Le repaire de glace – Chapitre #2
Chapitre 2 – Un bruit de verre
Installée dans un fauteuil qui grince légèrement à chacun de mes mouvements, je cherche une position confortable pour m’enfoncer dans le coussin moelleux, un livre à la main.
Il a fait un bruit de verre en elle, c’était vrai. Elle en a marre des ils qui ne tiennent pas debout tout seuls.
Je contiens un rire.
Je glisse l’emballage d’un sachet de thé entre les pages et pose le recueil sur le bord de la table. Le couverture est striée de bleu après que j’ai posé le livre sur une étagère nouvellement peinte. Mon regard se porte sur les propositions du tableau à idées.
Je sors de ma sacoche un grand cahier ligné. Je recopie les propositions en les classant par thème.
Léo, un torchon sur l’épaule, s’installe dans le fauteuil face au mien. Il croise les bras et me dévisage d’un air faussement sérieux.
– Alors ?
– Il y a un peu de tout.
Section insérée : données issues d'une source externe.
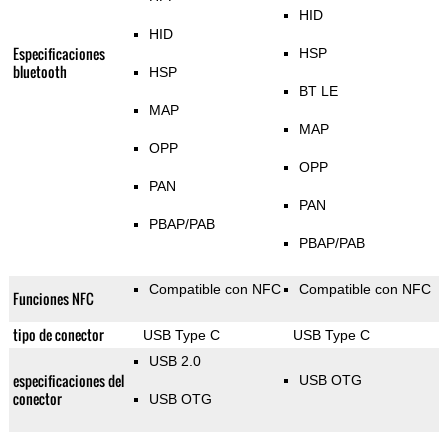
HID
HID
Especificaciones
HSP
bluetooth
HSP
BT LE
MAP
MAP
OPP
OPP
PAN
PAN
PBAP/PAB
PBAP/PAB
Compatible con NFC
Compatible con NFC
Funciones NFC
tipo de conector
USB Type C
USB Type C
USB 2.0
especificaciones del
USB OTG
conector
USB OTG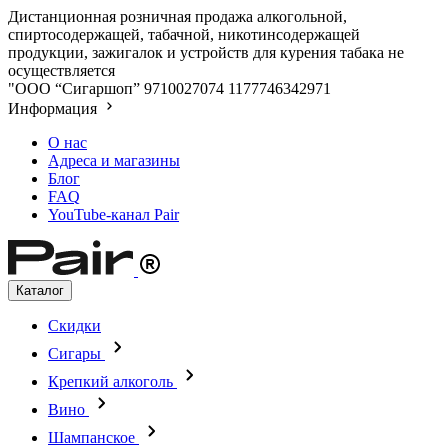
Дистанционная розничная продажа алкогольной,
спиртосодержащей, табачной, никотинсодержащей
продукции, зажигалок и устройств для курения табака не
осуществляется
"ООО “Сигаршоп”
9710027074
1177746342971
Информация
О нас
Адреса и магазины
Блог
FAQ
YouTube-канал Pair
Каталог
Скидки
Сигары
Крепкий алкоголь
Вино
Шампанское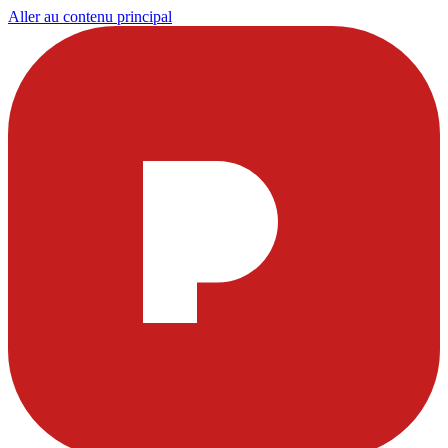
Aller au contenu principal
Au moins, beaucoup ont donné des idées.
– Mais ? demande-t-il en baissant les yeux sur mes mains qui s’entortillent.
– C’est un peu vague.
– C’est vrai que soirée à thème et ateliers sympas, c’est comme tu dis « un peu vague ». Tu as vu, il y en a un qui a dessiné des gâteaux et des dés. Il y a aussi karaoké et blind test. Ca peut-être super ! Tout le monde aime ce genre de soirées.
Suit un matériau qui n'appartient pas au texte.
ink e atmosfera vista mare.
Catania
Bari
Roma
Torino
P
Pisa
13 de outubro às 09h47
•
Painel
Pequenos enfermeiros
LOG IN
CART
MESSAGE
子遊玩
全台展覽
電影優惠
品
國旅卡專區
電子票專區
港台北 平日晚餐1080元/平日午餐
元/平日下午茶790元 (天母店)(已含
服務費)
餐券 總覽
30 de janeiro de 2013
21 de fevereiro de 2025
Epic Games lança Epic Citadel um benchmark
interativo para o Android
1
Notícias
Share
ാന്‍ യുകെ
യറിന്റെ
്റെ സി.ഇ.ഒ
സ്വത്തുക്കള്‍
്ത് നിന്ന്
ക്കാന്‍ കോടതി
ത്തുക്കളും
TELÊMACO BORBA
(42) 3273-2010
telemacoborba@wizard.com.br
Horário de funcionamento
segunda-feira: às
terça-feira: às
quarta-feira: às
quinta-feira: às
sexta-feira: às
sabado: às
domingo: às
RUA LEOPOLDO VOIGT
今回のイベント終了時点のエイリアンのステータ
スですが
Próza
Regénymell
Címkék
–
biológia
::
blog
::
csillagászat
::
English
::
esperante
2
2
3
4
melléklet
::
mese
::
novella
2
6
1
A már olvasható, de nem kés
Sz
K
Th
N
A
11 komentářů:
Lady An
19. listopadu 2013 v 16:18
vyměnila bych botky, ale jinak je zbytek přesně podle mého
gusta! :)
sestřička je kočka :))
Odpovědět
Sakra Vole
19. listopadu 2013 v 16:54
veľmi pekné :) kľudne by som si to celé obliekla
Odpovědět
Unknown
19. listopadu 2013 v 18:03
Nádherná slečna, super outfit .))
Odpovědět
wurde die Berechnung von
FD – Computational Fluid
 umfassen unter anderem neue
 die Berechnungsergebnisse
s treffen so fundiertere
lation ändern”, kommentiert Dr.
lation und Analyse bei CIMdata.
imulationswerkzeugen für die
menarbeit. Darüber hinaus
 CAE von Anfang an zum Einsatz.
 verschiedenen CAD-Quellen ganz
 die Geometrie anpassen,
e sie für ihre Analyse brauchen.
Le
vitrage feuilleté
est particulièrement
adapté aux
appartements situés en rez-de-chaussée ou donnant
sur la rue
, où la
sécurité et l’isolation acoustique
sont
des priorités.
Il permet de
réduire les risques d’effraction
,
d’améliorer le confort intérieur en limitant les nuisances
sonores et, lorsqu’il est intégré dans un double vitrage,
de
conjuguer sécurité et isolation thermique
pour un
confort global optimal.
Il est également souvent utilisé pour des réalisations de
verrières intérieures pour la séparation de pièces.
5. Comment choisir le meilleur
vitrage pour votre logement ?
Je mordille mon crayon en relisant mes notes. Il s’approche du cahier et fronce les sourcils.
– Poésie Ce n’est pas sur le tableau.
Il fixe le livre à la couverture grise, aux tâches bleues, un instant. Je me tends légèrement.
– J’imaginais essayer quelques autres idées. Cela pourrait donner envie à d’autre visiteurs de découvrir le lieu, et à ceux qui le connaissent déjà de venir plus souvent.
Léo ne fait aucun commentaire à propos des évènements.
– Tu vas y arriver, m’encourage-t-il.
Je retourne la page et je parcours une nouvelle fois la liste. Après-midi jeux de société, ateliers avec un artiste, rencontre avec des écrivains. Je note quelques noms d’artistes du coin qui me viennent en tête et qui pourraient correspondre à l’ambiance du Repaire. Evidemment, on pourrait faire énormément de choses, mais il va falloir décider par où commencer.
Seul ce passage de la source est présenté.